EXCERPTED DATA:
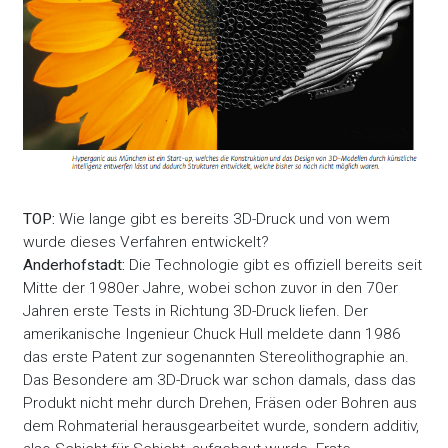
TOP:
Wie lange gibt es bereits 3D-Druck und von wem
wurde dieses Verfahren entwickelt?
Anderhofstadt:
Die Technologie gibt es offiziell bereits seit
Mitte der 1980er Jahre, wobei schon zuvor in den 70er
Jahren erste Tests in Richtung 3D-Druck liefen. Der
amerikanische Ingenieur Chuck Hull meldete dann 1986
das erste Patent zur sogenannten Stereolithographie an.
Das Besondere am 3D-Druck war schon damals, dass das
Produkt nicht mehr durch Drehen, Fräsen oder Bohren aus
dem Rohmaterial herausgearbeitet wurde, sondern additiv,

YOUR OBJECTIVE: A single figure, please: the number of lines in the data that hold the string "schon".

PROBLEM SOLUTION: 2